Part Two: Towards the Introduction of ERM—Development of ERM Processes and Effective Frameworks

Takeru Fujimoto
Senior Consultant

June 04, 2009 (Thursday)

This three-part series introduces the relationship of ERM(*1), a management foundation for sustainable company development, with internal control in currently listed companies, as well as important points regarding the introduction of ERM. The second part of the series highlights two of the three foundations for introducing ERM: “Establishment of a continuous process,” and “Clarification of the involvement and responsibilities of executives.”

Establishment of a continuous process: Towards an ERM process that connects executive managers with the workplace

FRI divides the ERM process from phase 0 to phase 3.

In phase 0, the basic policy is established and the process and framework are designed. As long as there is no need for reexamination, once this phase is developed it can be used continuously.

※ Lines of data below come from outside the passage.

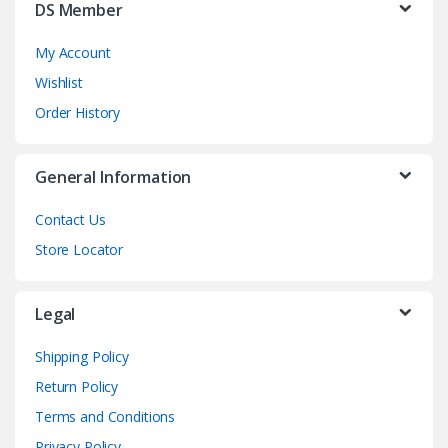
DS Member
My Account
Wishlist
Order History
General Information
Contact Us
Store Locator
Legal
Shipping Policy
Return Policy
Terms and Conditions
Privacy Policy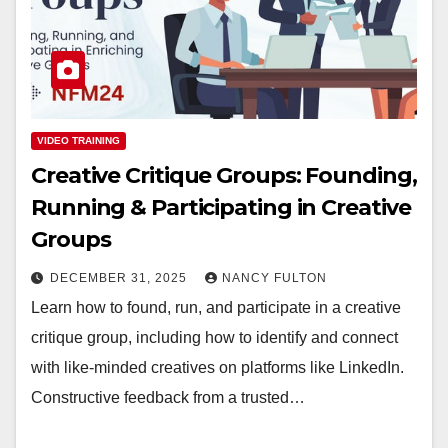
VIDEO TRAINING
Creative Critique Groups: Founding,
Running & Participating in Creative
Groups
DECEMBER 31, 2025
NANCY FULTON
Learn how to found, run, and participate in a creative
critique group, including how to identify and connect
with like-minded creatives on platforms like LinkedIn.
Constructive feedback from a trusted…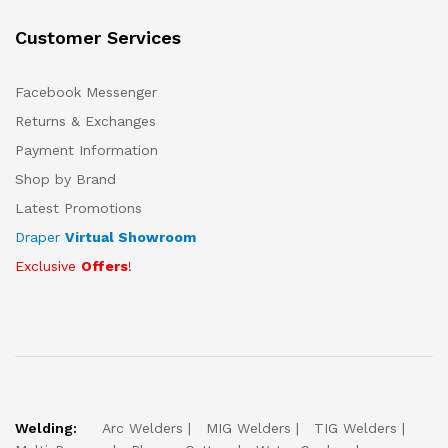
Customer Services
Facebook Messenger
Returns & Exchanges
Payment Information
Shop by Brand
Latest Promotions
Draper
Virtual Showroom
Exclusive
Offers
!
Welding:
Arc Welders
MIG Welders
TIG Welders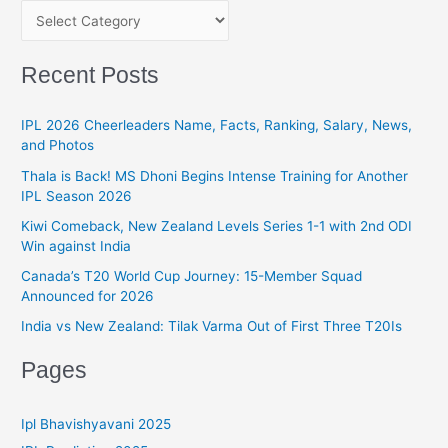
Ultimatum!
C
h
a
f
t
Recent Posts
o
e
r
g
IPL 2026 Cheerleaders Name, Facts, Ranking, Salary, News,
:
and Photos
o
r
Thala is Back! MS Dhoni Begins Intense Training for Another
IPL Season 2026
i
Kiwi Comeback, New Zealand Levels Series 1-1 with 2nd ODI
e
Win against India
s
Canada’s T20 World Cup Journey: 15-Member Squad
Announced for 2026
India vs New Zealand: Tilak Varma Out of First Three T20Is
Pages
Ipl Bhavishyavani 2025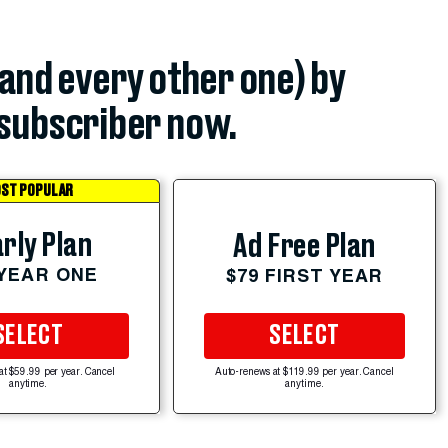
(and every other one) by
subscriber now.
ST POPULAR
rly Plan
Ad Free Plan
 YEAR ONE
$79 FIRST YEAR
SELECT
SELECT
at $59.99 per year. Cancel
Auto-renews at $119.99 per year. Cancel
anytime.
anytime.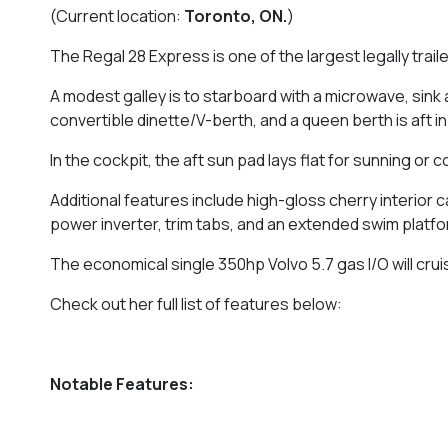
(Current location:
Toronto, ON.
)
The Regal 28 Express is one of the largest legally trai
A modest galley is to starboard with a microwave, sin
convertible dinette/V-berth, and a queen berth is aft i
In the cockpit, the aft sun pad lays flat for sunning or 
Additional features include high-gloss cherry interior 
power inverter, trim tabs, and an extended swim platfo
The economical single 350hp Volvo 5.7 gas I/O will cru
Check out her full list of features below:
Notable Features: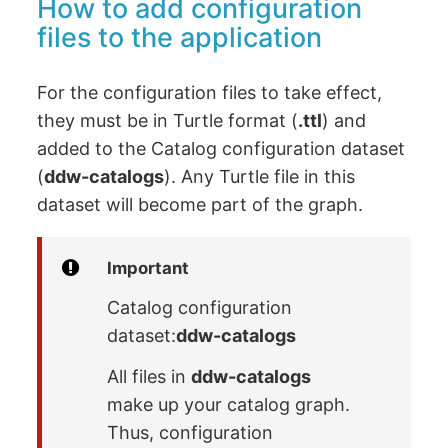
How to add configuration
files to the application
For the configuration files to take effect,
they must be in Turtle format (
.ttl
) and
added to the Catalog configuration dataset
(
ddw-catalogs
). Any Turtle file in this
dataset will become part of the graph.
Important
Catalog configuration
dataset:
ddw-catalogs
All files in
ddw-catalogs
make up your catalog graph.
Thus, configuration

In phase 1, risk information is collected and assessed. This is also known as “risk profiling.” Attribute information of the potential risks carried by each division is extracted, such as the causes and assumed effects of such risks, probability of likelihood of occurrence and impact on goals, and the main department and existing controls. The necessary tools for risk profiling should be created by the risk management department and implemented in each division. These tools, known as the “common language,” are composed of the risk universe, impact and occurrence frequency table, risk map, and so on.

In phase 2, the risk assessment information reported by the various departments is integrated. Specifically, the management risks within the entire company are refined to between 20 and 30. In the process of refining, unified risk assessment is conducted while maintaining objectivity through workshops and votes led by concerned parties.

In the final phase 3, optimal policy is examined regarding management risks. The policy is fed back to each department, and a response action plan is formulated and implemented. The risk management department is also in charge of monitoring the implementation. In the examination of optimal policy, executives can survey the risks of the entire company through a management portfolio that uses risk maps and so on, and risk management from the perspective of overall optimization becomes possible.

Clarification of the involvement and responsibilities of executives: Developing an effective ERM framework

When introducing ERM, it is important to remember that “the primary responsibly of risk management is at the workplace.” The actual workplaces understand the risks, and can manage them. The head of each department must therefore take responsibility for the risk profiling results and report to the risk management department. In addition, executives must show a top-down approach to spread the ERM process throughout the organization. Proactive involvement in specifying management risks and portfolio management are also expected of executives. In this way, clarification of the roles and responsibilities at the executive and departmental level allows for an effective ERM process.

The role of the risk management department is also important to “connect executives and departments.” Spreading the “common language” through the entire company requires the “transfer of know-how from person to person” through information sessions, training, support of risk profiling at each department, and so on. These forums are an opportunity to hear the workplace voices and make the ERM process more effective.

With internal control consulting and ACCELIA(*2) ERM know-how as a base, FRI supports the development of ERM processes and effective frameworks for our clients.

Notes:

(*1) ERM: Enterprise Risk Management. A process implemented by all members of a company to manage various risks related to overall company activity.

(*2) ACCELIA: Part of Fujitsu Consulting Canada. With over 20 certified public accountants, this consulting division specializes in risk management such as SOX and ERM.